Viviamo il mondo della motocicletta dalla parte delle emozioni perchè le moto si possono non solo disegnare o calcolare ma anche raccontare

JOE BAR

Il Bol D’Or di Fermo

In provincia di Fermo, Marche, vi sono menti che fervono nella preparazione di special basate su capolavori d’arte industriale – così come amo definire alcune realizzazioni anni 70 e 80 – come la Honda CB900F.

Parliamo della Bol D’Or di Alfredo De Rosa, 42 anni, il quale, per distrarsi dai numeri della sua attività di contabile aziendale, si è dedicato alla ideazione e realizzazione di questo gioiello, con la collaborazione tecnica di amici e famigliari... “with a little help from my friends”, come recitava un famoso pezzo di Joe Coker del ‘69.

La combinazione serbatoio-gruppi termici del motore CB sono un’icona di stile stampata nella mente degli appassionati; Alfredo ha realizzato il suo capolavoro proprio mantenendo questo cardine stilistico, scegliendo sapientemente le colorazioni verde militare per il serbatorio e nero opaco per i gruppi termici, la cui fine combinazione esalta il richiamo ai veicoli militari.

Ad essi si ispira anche la stella yankee riportata sui fianchetti, il cui design, in stile portanumero da fuoristrada con finte prese d’aria di aspirazione, fa maliziosamente il verso alla robusta tassellatura degli

pneumatici.

La magnifica sella in pelle finemente trapuntata completa le sovrastrutture arricchendo e impreziosendo il colpo d’occhio dell’intera creazione.

Venendo al mototelaio, l’opera principale è stata l’applicazione di una forcella a steli rovesciati proveniente da un CBR1000, con piaste in Ergal appositamente realizzate dal cognato di Alfredo, Luca, titolare di un’azienda meccanica.

La conformazione ad omega delle piastre, ideata da Luca, consente la installazione di una forcella moderna su un telaio old stile: il notevole offset tra i collari della forcella e quello del cannotto di sterzo la dice lunga sulla differenti quote cilindriche del CB900F rispetto al più recente CBR1000.

Per il freno posteriore è stato mantenuto l’impianto originale, mentre all’anteriore i freni potenziati con dischi a margherita si integrano finemente nell’aspetto aggressivo della moto.

Gli ammortizzatori Yss regolabili completano il retrotreno impreziosendolo.

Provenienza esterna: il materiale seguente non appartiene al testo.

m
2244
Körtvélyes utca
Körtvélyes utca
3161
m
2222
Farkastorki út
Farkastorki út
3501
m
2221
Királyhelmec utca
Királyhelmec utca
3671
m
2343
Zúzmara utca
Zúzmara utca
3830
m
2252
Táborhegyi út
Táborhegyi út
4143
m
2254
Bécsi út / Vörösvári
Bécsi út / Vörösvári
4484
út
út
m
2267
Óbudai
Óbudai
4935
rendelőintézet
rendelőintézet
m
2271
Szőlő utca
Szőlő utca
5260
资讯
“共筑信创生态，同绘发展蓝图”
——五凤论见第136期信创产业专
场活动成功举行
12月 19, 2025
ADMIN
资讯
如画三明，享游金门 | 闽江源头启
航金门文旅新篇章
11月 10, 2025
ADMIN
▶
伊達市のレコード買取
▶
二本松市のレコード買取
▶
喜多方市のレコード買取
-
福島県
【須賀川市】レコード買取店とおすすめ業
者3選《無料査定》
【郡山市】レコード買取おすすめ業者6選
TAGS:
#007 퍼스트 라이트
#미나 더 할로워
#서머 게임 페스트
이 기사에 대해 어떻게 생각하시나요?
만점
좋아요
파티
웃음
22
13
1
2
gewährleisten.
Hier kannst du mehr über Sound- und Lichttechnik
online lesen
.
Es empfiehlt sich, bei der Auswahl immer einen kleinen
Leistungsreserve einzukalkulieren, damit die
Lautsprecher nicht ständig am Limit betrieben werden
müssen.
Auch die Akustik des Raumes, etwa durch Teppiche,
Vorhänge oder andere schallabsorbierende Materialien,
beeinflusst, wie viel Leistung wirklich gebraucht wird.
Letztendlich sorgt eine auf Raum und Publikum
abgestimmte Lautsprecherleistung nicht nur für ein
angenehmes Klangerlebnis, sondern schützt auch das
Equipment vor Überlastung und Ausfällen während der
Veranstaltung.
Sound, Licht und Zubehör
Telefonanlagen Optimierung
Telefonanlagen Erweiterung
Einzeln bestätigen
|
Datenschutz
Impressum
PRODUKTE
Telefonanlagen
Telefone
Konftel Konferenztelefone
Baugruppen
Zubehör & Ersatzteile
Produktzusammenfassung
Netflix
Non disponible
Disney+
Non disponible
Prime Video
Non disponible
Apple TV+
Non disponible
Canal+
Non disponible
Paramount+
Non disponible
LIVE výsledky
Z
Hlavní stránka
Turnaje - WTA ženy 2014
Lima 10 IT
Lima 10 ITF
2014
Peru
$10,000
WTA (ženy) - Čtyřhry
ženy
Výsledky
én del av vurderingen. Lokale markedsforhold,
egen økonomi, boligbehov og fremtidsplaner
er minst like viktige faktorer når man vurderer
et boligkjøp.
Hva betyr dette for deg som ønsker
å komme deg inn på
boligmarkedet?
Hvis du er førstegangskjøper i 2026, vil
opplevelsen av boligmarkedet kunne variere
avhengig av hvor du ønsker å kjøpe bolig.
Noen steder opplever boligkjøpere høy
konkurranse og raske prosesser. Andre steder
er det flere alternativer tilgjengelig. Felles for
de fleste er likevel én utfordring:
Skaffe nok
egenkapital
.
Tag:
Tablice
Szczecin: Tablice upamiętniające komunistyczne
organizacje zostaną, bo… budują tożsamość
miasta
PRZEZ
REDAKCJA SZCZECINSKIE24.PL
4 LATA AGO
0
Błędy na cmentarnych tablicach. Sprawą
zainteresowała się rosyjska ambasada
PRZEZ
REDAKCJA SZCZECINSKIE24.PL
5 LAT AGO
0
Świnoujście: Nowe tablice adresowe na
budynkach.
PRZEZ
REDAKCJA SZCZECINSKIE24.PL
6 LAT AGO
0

Lo scarico minimale con silenziatore SC Project rende i lati sinistro e destro della moto esteticamente bilanciati.

Alfredo ringrazia, e con lui noi della redazione, il cognato Luca e gli amici Brando e Manolo dell’Officina Dieffe Motor di Fermo che hanno curato la realizzazione di questa meravigliosa Bol D’Or special, sopportando amorevolmente le ansie e le esigenze dell’amico Alfredo.